EHS Today - July 2015
By: Terry L. Mathis
If you charged a membership fee to participate in your safety programs, how many of your workers would voluntarily pay? The answer to this question is a glimpse into the perceived value of your safety efforts. All too many safety programs view the worker as the problem that must be controlled. They try to control workers through imposing rules and procedures, modifying their behavior, dictating the formation of their safety culture and attempting to get them engaged. What if, on the other hand, we viewed the workers as the customers of safety and tried to add value to their efforts by providing resources and programs that met or exceeded their safety needs?

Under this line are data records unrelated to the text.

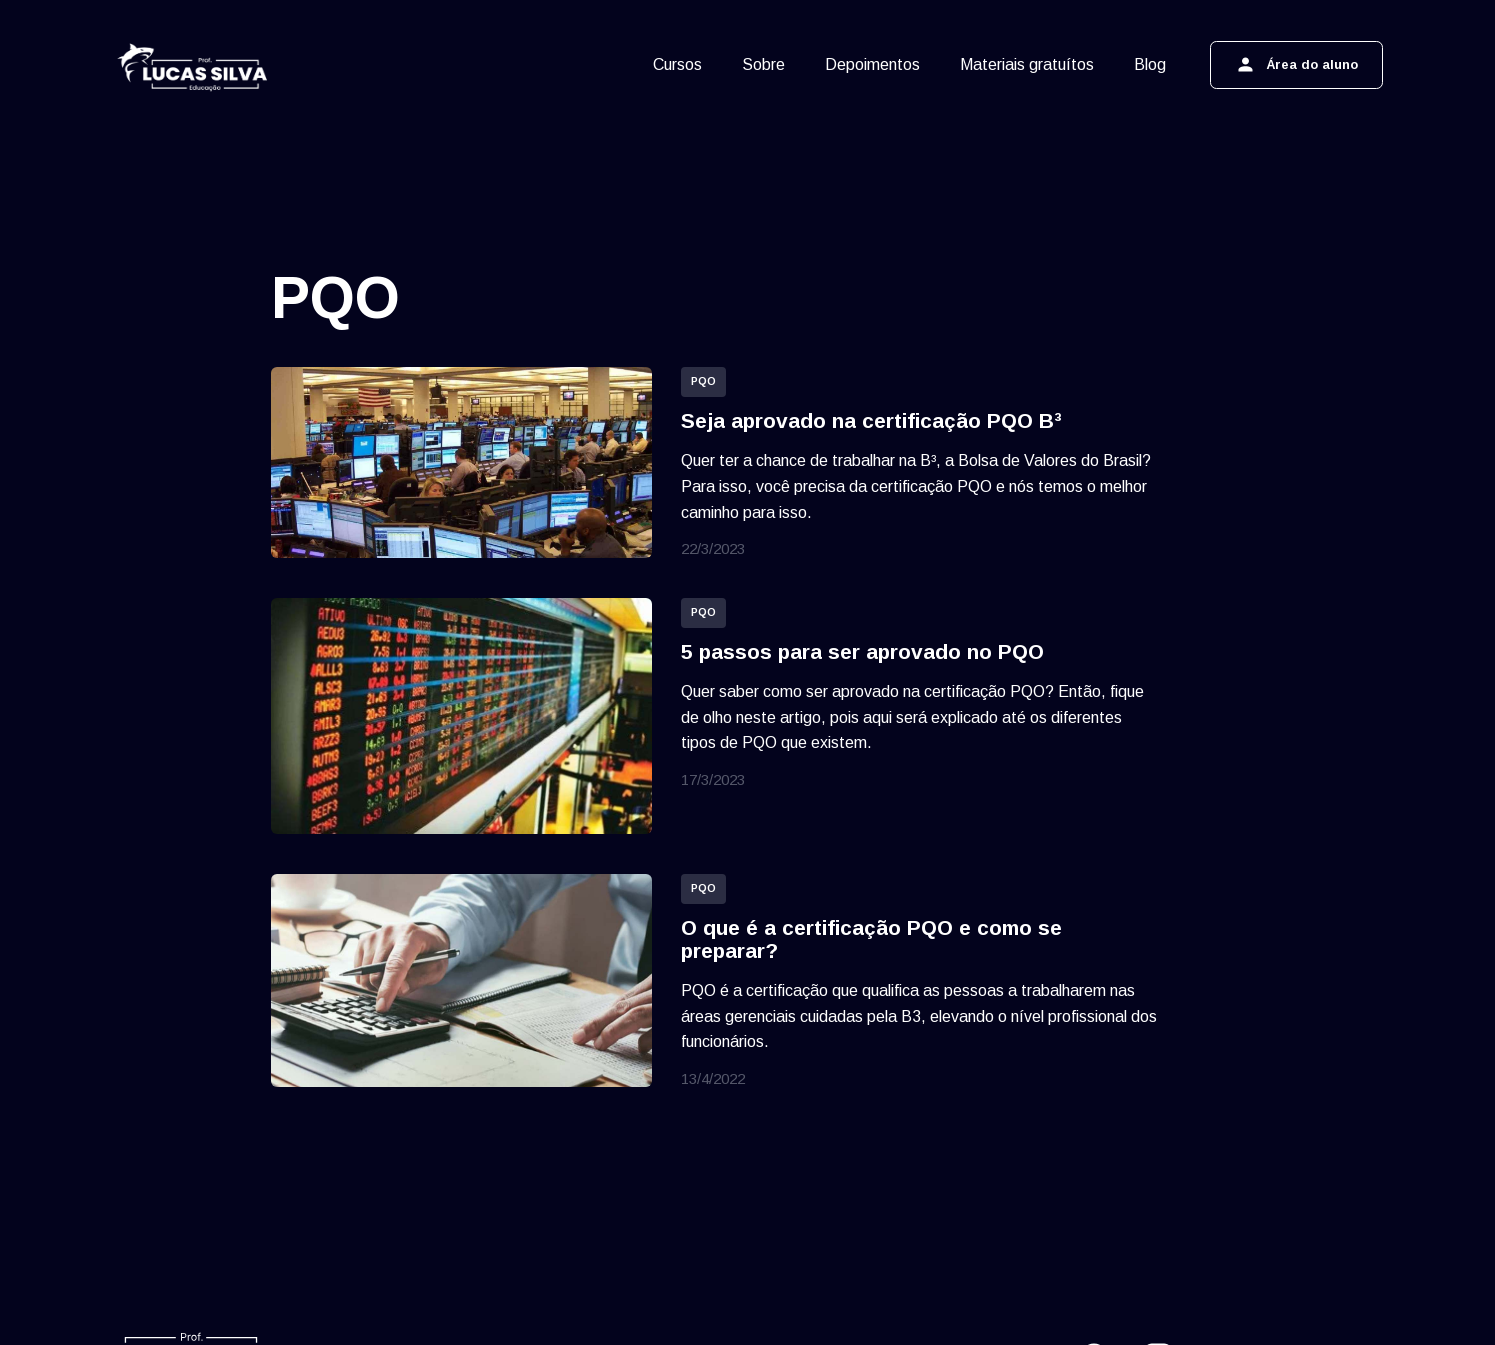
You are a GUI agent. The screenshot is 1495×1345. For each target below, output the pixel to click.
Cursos (677, 64)
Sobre (763, 64)
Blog (1150, 64)
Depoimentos (872, 64)
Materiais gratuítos (1027, 64)
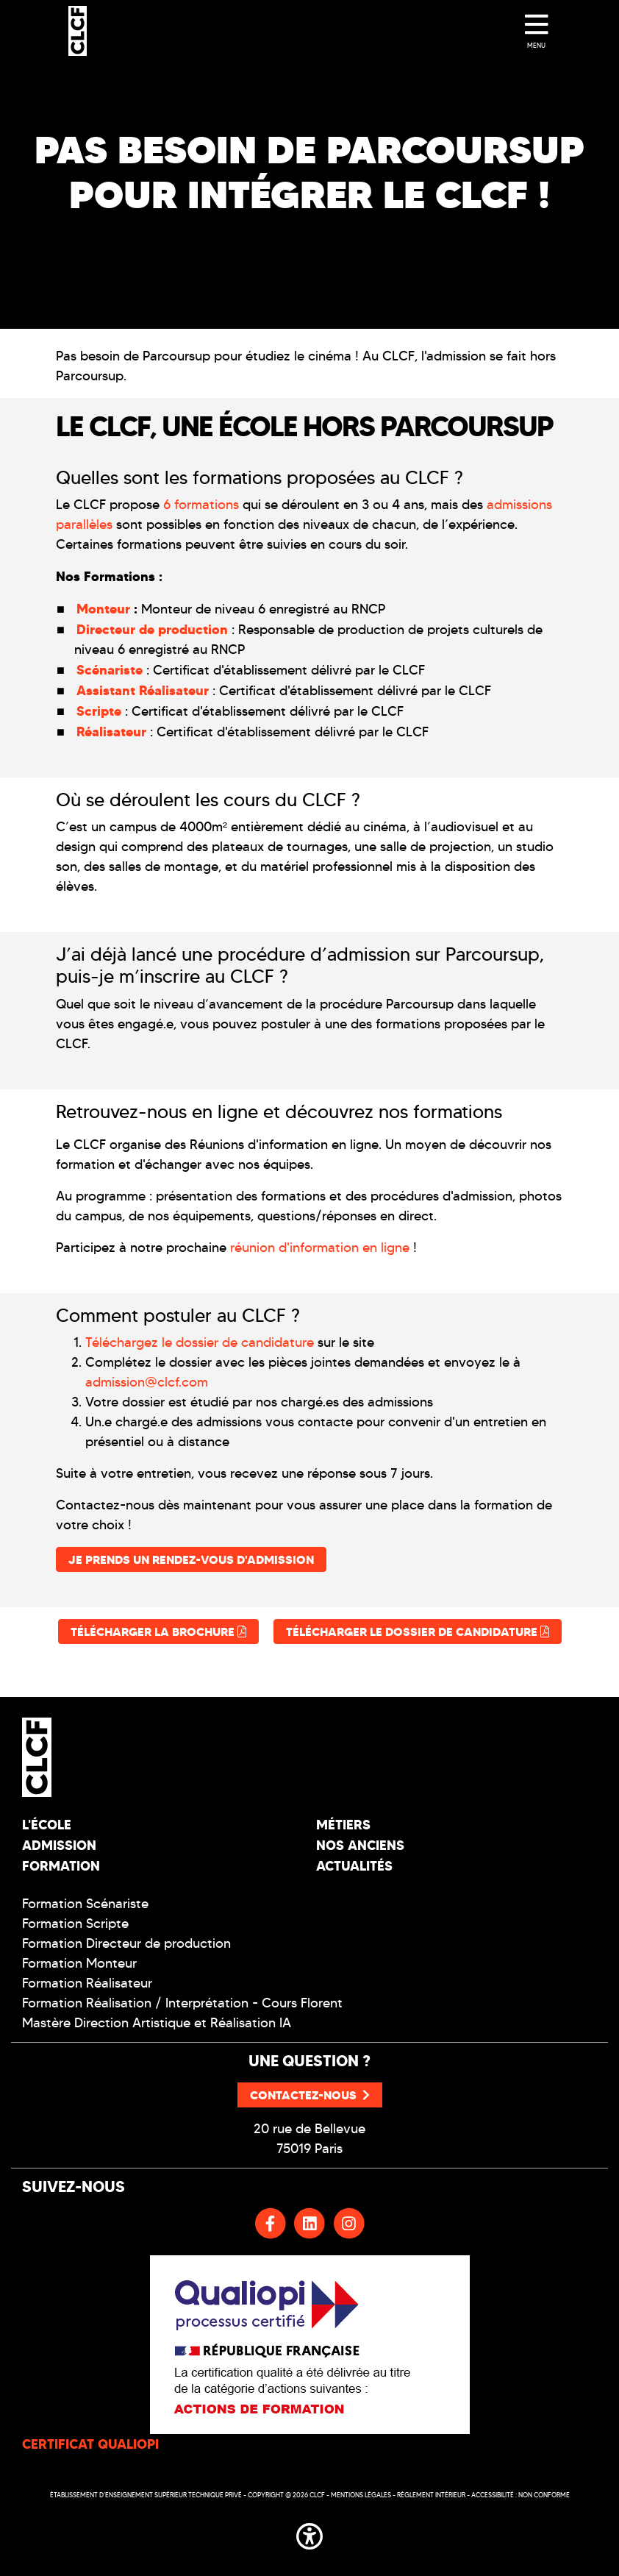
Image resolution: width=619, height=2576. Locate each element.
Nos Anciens (360, 1845)
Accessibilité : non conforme (520, 2495)
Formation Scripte (75, 1923)
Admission (59, 1845)
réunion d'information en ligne (319, 1247)
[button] (309, 2534)
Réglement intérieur (431, 2495)
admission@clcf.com (146, 1382)
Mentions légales (361, 2495)
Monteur (103, 608)
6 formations (201, 505)
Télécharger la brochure (158, 1631)
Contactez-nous (310, 2095)
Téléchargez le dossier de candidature (199, 1342)
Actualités (354, 1865)
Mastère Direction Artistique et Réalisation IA (156, 2023)
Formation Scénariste (85, 1904)
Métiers (343, 1824)
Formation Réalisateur (87, 1983)
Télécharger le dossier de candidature (417, 1631)
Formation (61, 1865)
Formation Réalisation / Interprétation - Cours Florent (182, 2003)
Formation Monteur (79, 1963)
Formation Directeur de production (126, 1943)
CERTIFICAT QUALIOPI (90, 2444)
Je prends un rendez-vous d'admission (191, 1559)
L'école (46, 1824)
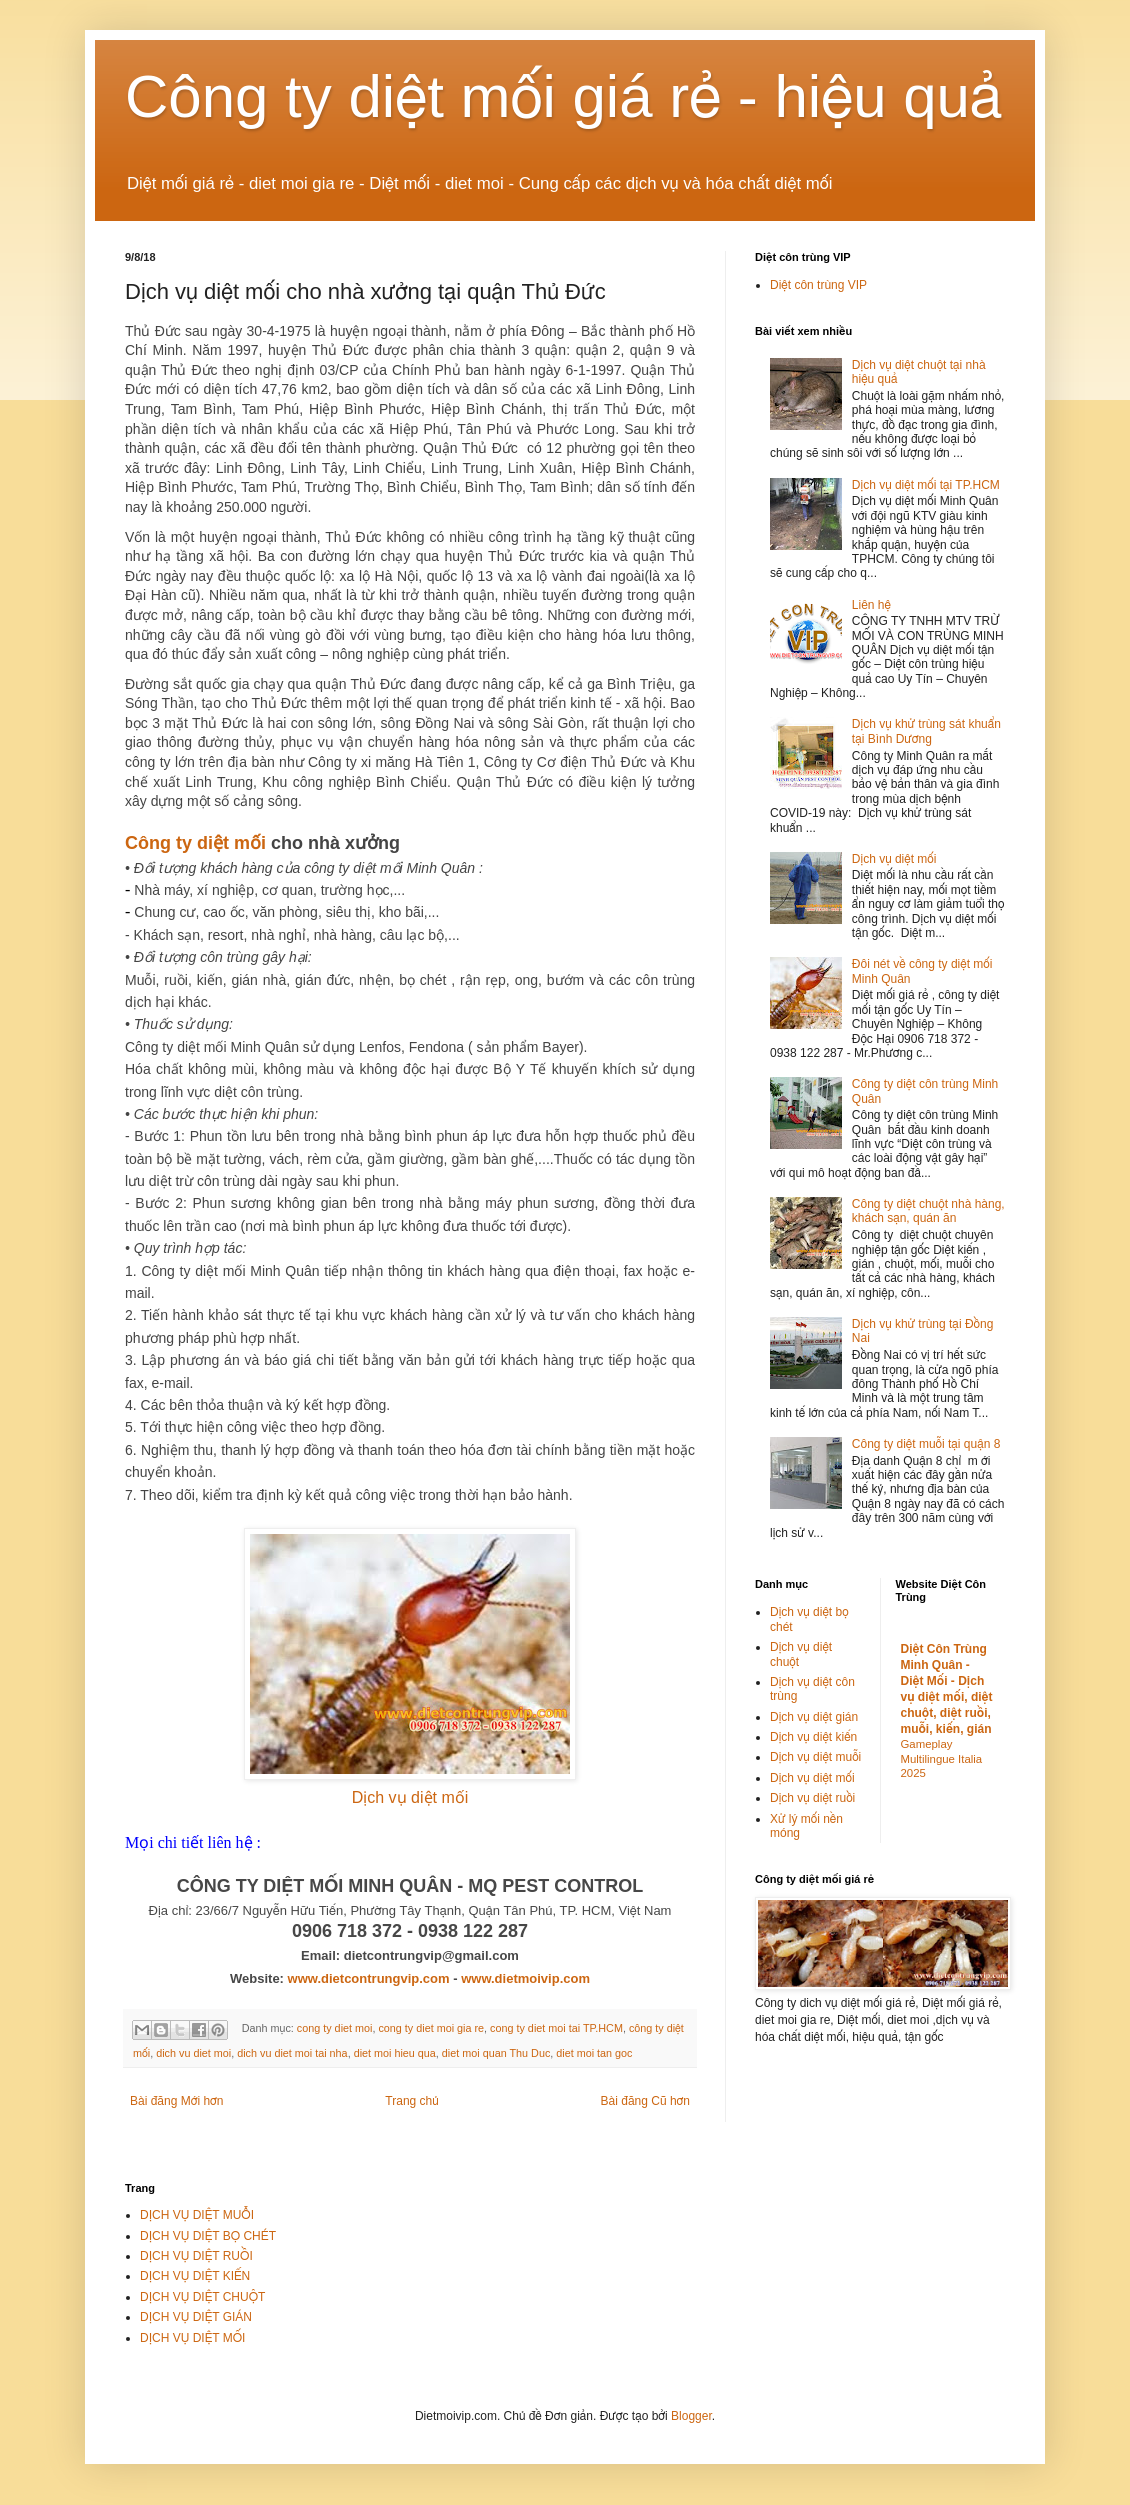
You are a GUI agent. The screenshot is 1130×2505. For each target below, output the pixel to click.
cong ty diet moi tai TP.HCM (556, 2029)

The first step in this direction is to change the vision of the safety initiative from a compliance problem to a customer opportunity. Rather than trying to control and limit workers, the new safety strategy would be to market to them. Marketing begins with research to determine customer wants, needs and possibilities. Most traditional safety efforts focus on organizational needs and how to get workers to meet them. The new safety strategy begins with analyzing what workers need in order to perform their jobs safely, rather than telling them what the organization expects of them. Once needs are determined, the organization can better align itself to meet those needs and identify influences that conflict with worker safety performance.
Once the vision of the worker is changed from problem to client, safety can begin to target the creation of shared value. In business strategy, shared value is defined as social value plus economic value. This marriage of values answers the "what's-in-it-for-me" question for both the worker and the organization. The organization avoids all the economic and social costs of accidents, and the worker avoids both the pain and expense of work-related injury, as well as being motivated by involvement in this important effort. Shared value also forms the foundation for Safety Culture ExcellenceSM by uniting the goals of workers and leaders. The "us vs. them" mentality of traditional safety is replaced with "all-of-us vs. the problem" teamwork of safety value creation.
The strategy of safety changes its focus from preventing accidents to creating value. At first glance, this sounds like a dangerous distraction from the goal of safety rather than advanced thinking. But when the new strategy begins to take shape, organizations realize safety has always been accomplished by effort rather than subtraction. When the strategy defines what efforts add value rather than what risk-taking needs to be eliminated, the risk-taking systematically gets replaced by proactive effort. In the minds of workers, safety becomes something you do rather than something that you avoid. The effort is visible, whereas the lack of accidents or even the avoidance of risks is less obvious. The lack of accidents becomes the result of very specific activities which can be replicated next month and next year. The luck element in safety, which can also result in a short-term lack of accidents, no longer clouds the picture nor creates a false illusion of success.
As the strategy changes the goals of safety from stopping risks to starting value-add activities, there is another benefit. The tools to stop human behavior (policing, punishment and blame, etc.), while sometimes effective, have a potentially negative impact on relationships and culture. Organizational efforts to eliminate risk-taking behavior is fraught with such negative side effects: Trust levels are often low, making it difficult to create collaborative efforts, avoidance behaviors abound, and motivation is stifled by the overall tone of avoiding failure rather than achieving success. The tools to start specific human behavior, on the other hand, are builders of strong relationships and culture. Coaching and positive reinforcement bring workers together in their efforts and motivate the culture with positive scorekeeping and celebrations of success. Managers and supervisors can move from safety cop to coach, from enemy to ally.
Measuring the addition of value is a potentially discrete and insightful leading indicator of accidents, and is a positive vs. a negative metric, a measure of winning rather than losing less. Literally dozens of KPIs can be developed to measure value-add and these can be compared to the impact on lagging indicators to test overall effectiveness. The organization begins to measure what it wants and works to attain success rather than measuring what it does not want and working to avoid failure.
A value-add approach necessitates meaningful alignment between the safety strategy and the business strategy. All too often, these two strategies compete with each other for attention and priority when they could actually synergize to accomplish common additions of value. Organizations that have made the effort to align these strategies have discovered that, very often, good safety is good business and that a good business is a safe business. Safety professionals must become business professionals who specialize in safety, and business leaders must take the lead in developing safety excellence strategies as they do in other strategic aspects of operational excellence.
As efforts to add value to safety mature, another opportunity appears on the horizon. Competitive business strategists have realized there is an alternative to competing for the market share of a given product or service. This alternative is to go to the "blue ocean" and create a whole new product or service that exceeds customer needs and generates new marketplaces. Steve Jobs said that no one knew they needed and iPhone until he made one. Your safety efforts to add value can become transformational by developing new products or processes that workers may not realize they need until you roll them out.
This realization can energize safety efforts and turn them into innovative pursuits rather than the same dull efforts to lower failure rates. The leading edge of safety is the development of a safety strategy that seeks to add value rather than control, looks for innovations to add transformational potential for value, and finally realizes that eliminating accidents is the byproduct of adding value and not the direct task at-hand.